1. Zhang Z, Zhu L, Zhang H, et al: CAR T-cell therapy in hematological malignancies: current opportunities and challenges. Front Immunol 13:927153, 2022.
2. Valtis YK, Chin K-K, Nemirovsky D, et al: Barriers to chimeric antigen receptor T-cell therapy. JAMA Oncol 11(7):781-784, 2025.
3. Arnold KD, Ong KL, Ravi G, et al: Anthropometric traits and risk of multiple myeloma: differences by race, sex, and diagnostic clinical features. Br J Cancer 131(2):312-324, 2024.
4. Sharma P, Lin X, Xu Z, et al: FDA approval summary: idecabtagene vicleucel for the treatment of triple-class-expose, relapsed or refractory multiple myeloma. Clin Cancer Res 31(16):3362-3367, 2025.
5. Serani S: FA approves cilta-cel for earlier lines of R/R multiple myeloma. Targeted Oncology, April 6, 2024. Available at www.targetedonc.com/view/fda-approves-sbla-of-cilta-cel-for-earlier-lines-of-r-r-multiple-myeloma. Accessed November 18, 2025.
6. Cook JM: Racial disparities in multiple myeloma and access to stem cell transplantation. Blood Cancer J 14(1):120, 2024.

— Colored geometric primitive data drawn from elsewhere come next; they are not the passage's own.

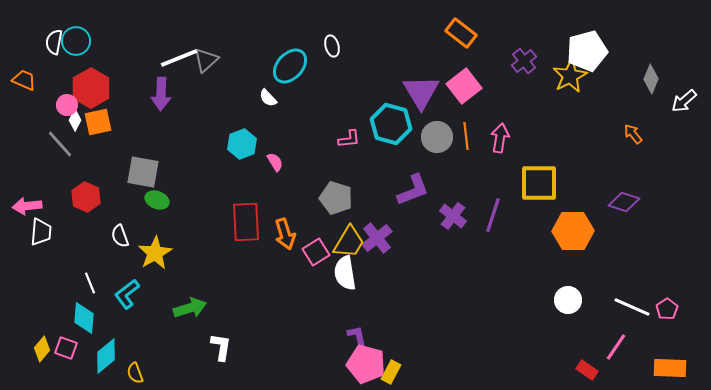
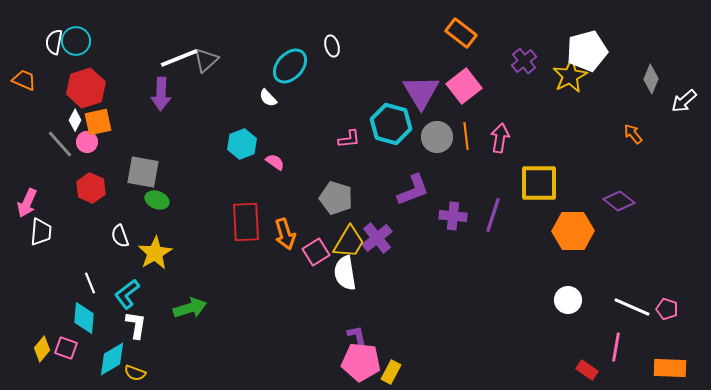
red hexagon at (91, 88): moved 5 px left; rotated 12 degrees clockwise
pink circle at (67, 105): moved 20 px right, 37 px down
pink semicircle at (275, 162): rotated 24 degrees counterclockwise
red hexagon at (86, 197): moved 5 px right, 9 px up
purple diamond at (624, 202): moved 5 px left, 1 px up; rotated 20 degrees clockwise
pink arrow at (27, 206): moved 3 px up; rotated 60 degrees counterclockwise
purple cross at (453, 216): rotated 32 degrees counterclockwise
pink pentagon at (667, 309): rotated 20 degrees counterclockwise
white L-shape at (221, 347): moved 85 px left, 22 px up
pink line at (616, 347): rotated 24 degrees counterclockwise
cyan diamond at (106, 356): moved 6 px right, 3 px down; rotated 9 degrees clockwise
pink pentagon at (366, 364): moved 5 px left, 2 px up; rotated 9 degrees counterclockwise
yellow semicircle at (135, 373): rotated 50 degrees counterclockwise
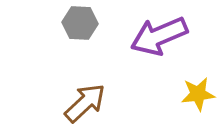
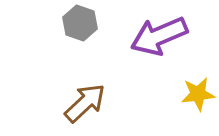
gray hexagon: rotated 16 degrees clockwise
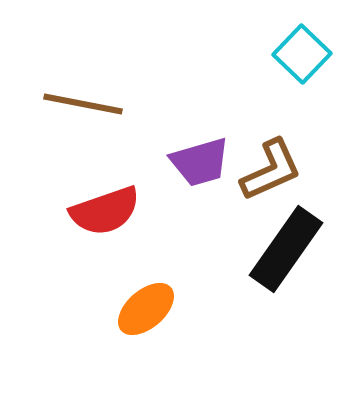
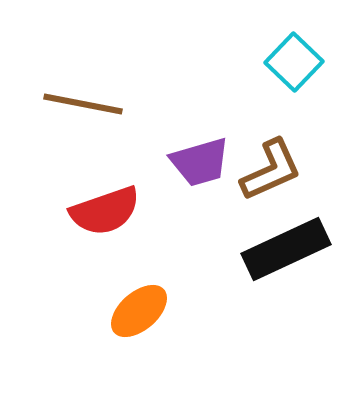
cyan square: moved 8 px left, 8 px down
black rectangle: rotated 30 degrees clockwise
orange ellipse: moved 7 px left, 2 px down
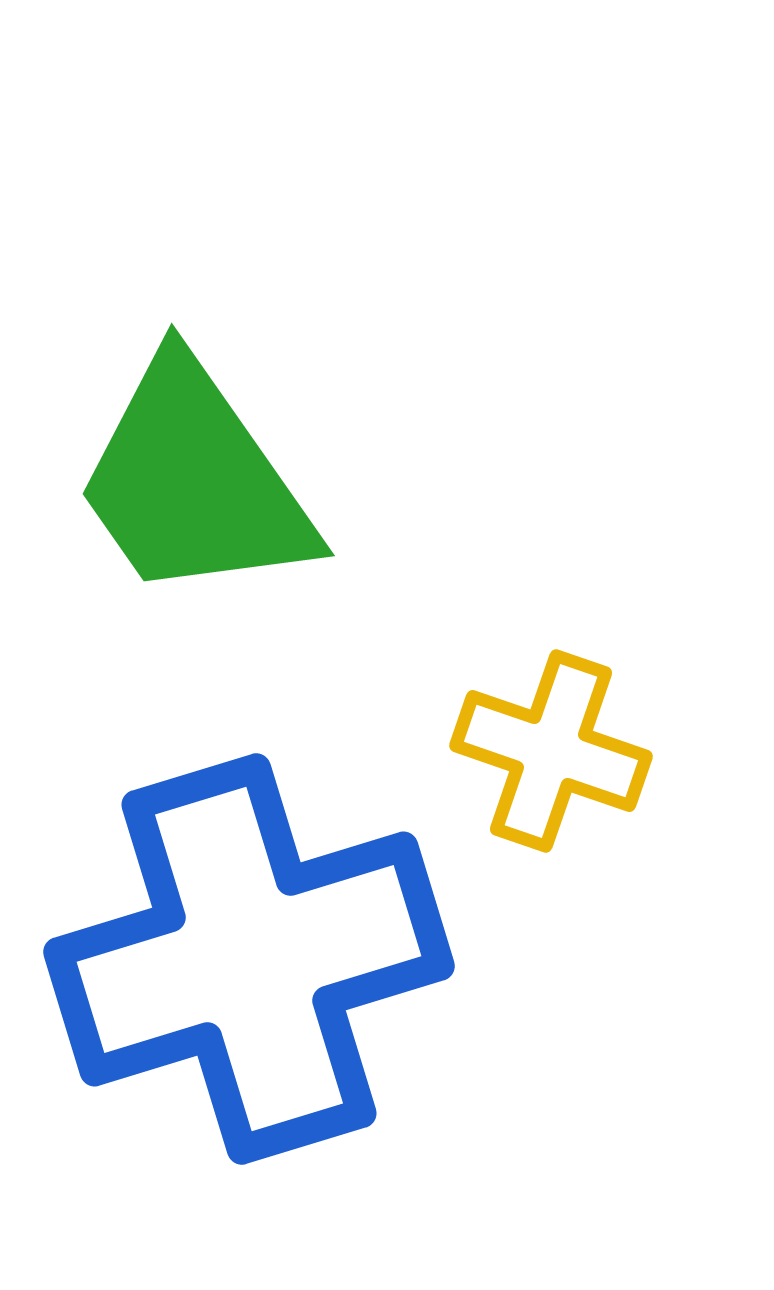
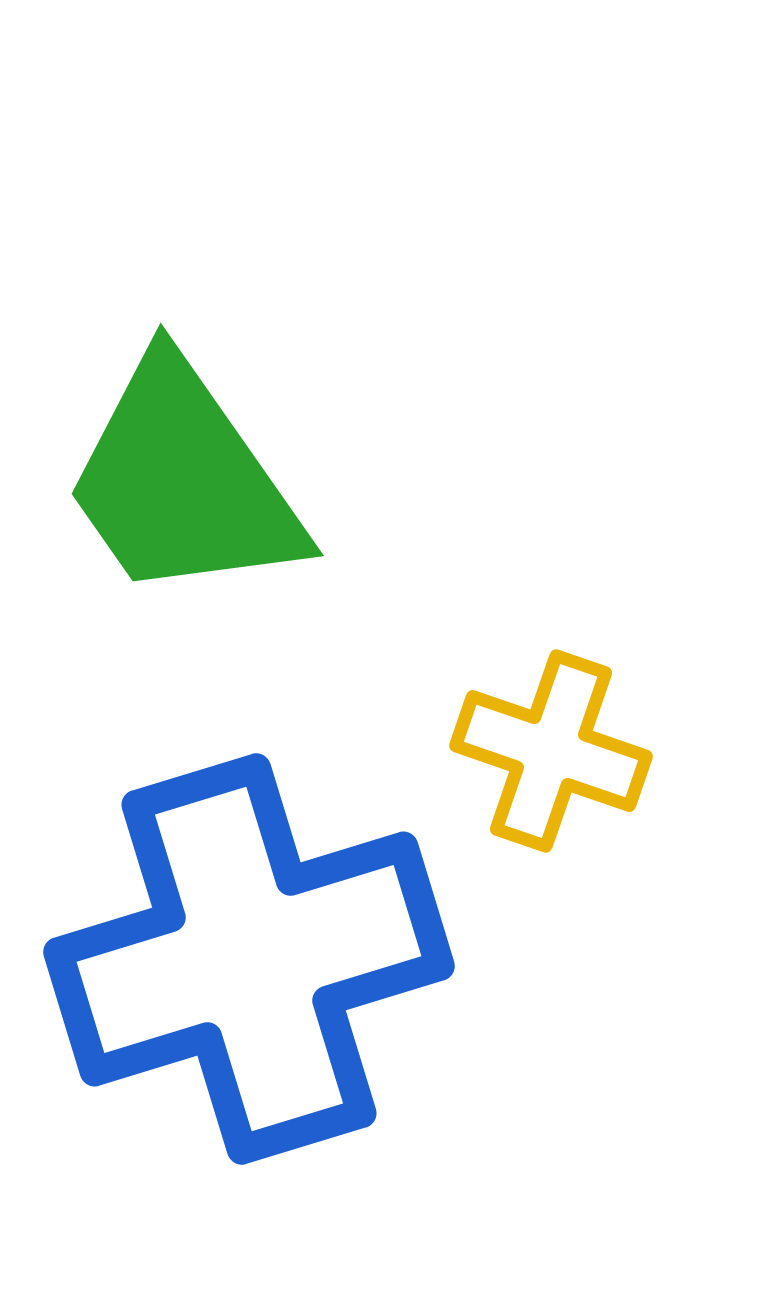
green trapezoid: moved 11 px left
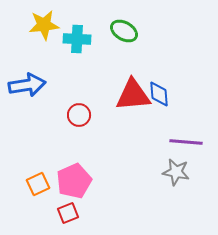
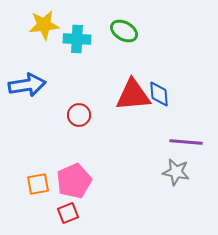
orange square: rotated 15 degrees clockwise
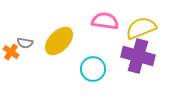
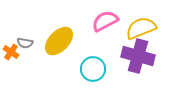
pink semicircle: rotated 36 degrees counterclockwise
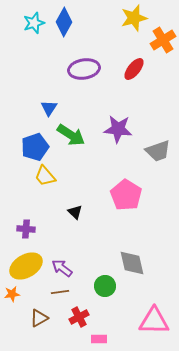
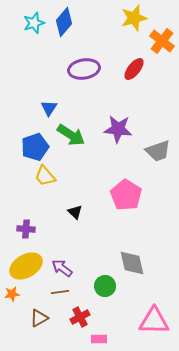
blue diamond: rotated 12 degrees clockwise
orange cross: moved 1 px left, 1 px down; rotated 20 degrees counterclockwise
red cross: moved 1 px right
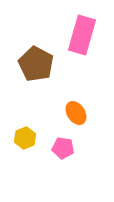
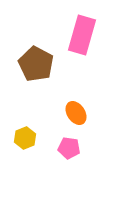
pink pentagon: moved 6 px right
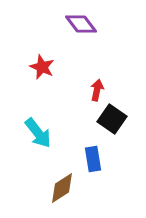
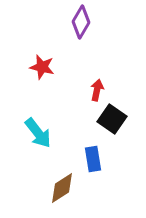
purple diamond: moved 2 px up; rotated 68 degrees clockwise
red star: rotated 10 degrees counterclockwise
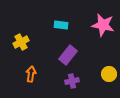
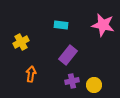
yellow circle: moved 15 px left, 11 px down
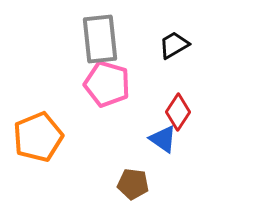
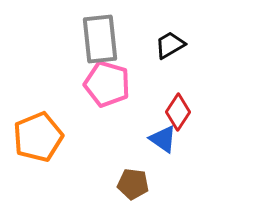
black trapezoid: moved 4 px left
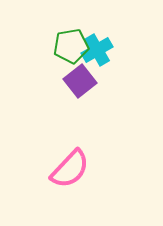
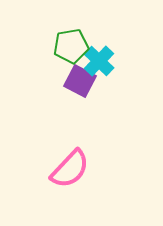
cyan cross: moved 2 px right, 11 px down; rotated 16 degrees counterclockwise
purple square: rotated 24 degrees counterclockwise
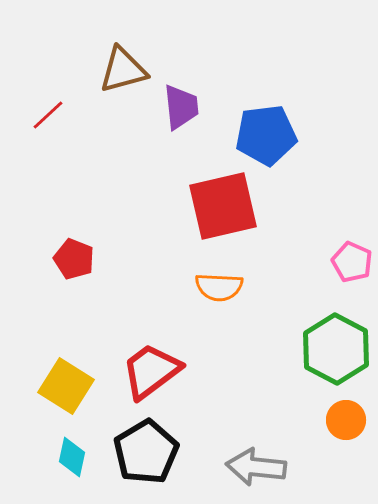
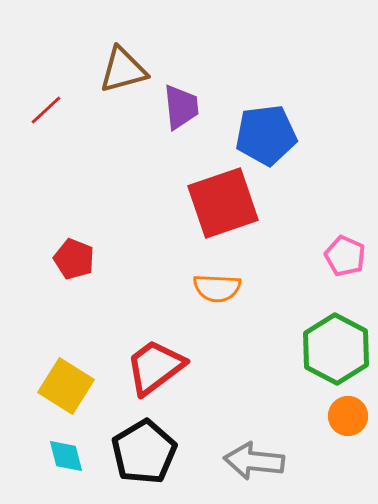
red line: moved 2 px left, 5 px up
red square: moved 3 px up; rotated 6 degrees counterclockwise
pink pentagon: moved 7 px left, 6 px up
orange semicircle: moved 2 px left, 1 px down
red trapezoid: moved 4 px right, 4 px up
orange circle: moved 2 px right, 4 px up
black pentagon: moved 2 px left
cyan diamond: moved 6 px left, 1 px up; rotated 27 degrees counterclockwise
gray arrow: moved 2 px left, 6 px up
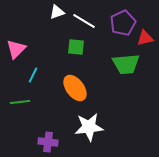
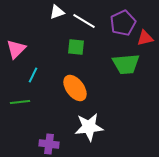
purple cross: moved 1 px right, 2 px down
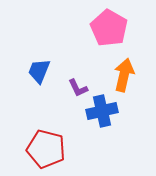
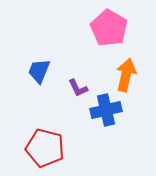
orange arrow: moved 2 px right
blue cross: moved 4 px right, 1 px up
red pentagon: moved 1 px left, 1 px up
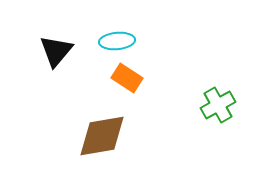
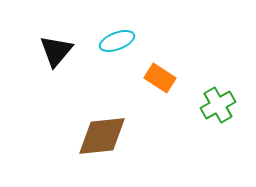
cyan ellipse: rotated 16 degrees counterclockwise
orange rectangle: moved 33 px right
brown diamond: rotated 4 degrees clockwise
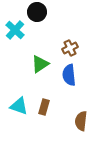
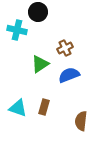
black circle: moved 1 px right
cyan cross: moved 2 px right; rotated 30 degrees counterclockwise
brown cross: moved 5 px left
blue semicircle: rotated 75 degrees clockwise
cyan triangle: moved 1 px left, 2 px down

7. United States Food and Drug Administration: FDA Eliminates Risk Evaluation and Mitigation Strategies (REMS) for Autologous Chimeric Antigen Receptor CAR T-cell Immunotherapies. June 27, 2025. Available at www.fda.gov/news-events/press-announcements/fda-eliminates-risk-evaluation-and-mitigation-strategies-rems-autologous-chimeric-antigen-receptor. Accessed November 18, 2025.
8. Locke FL, Miklos DB, Jacobson CA, et al: Axicabtagene ciloleucel as second-line therapy for large B-cell lymphoma. N Engl J Med 386:640-654, 2021.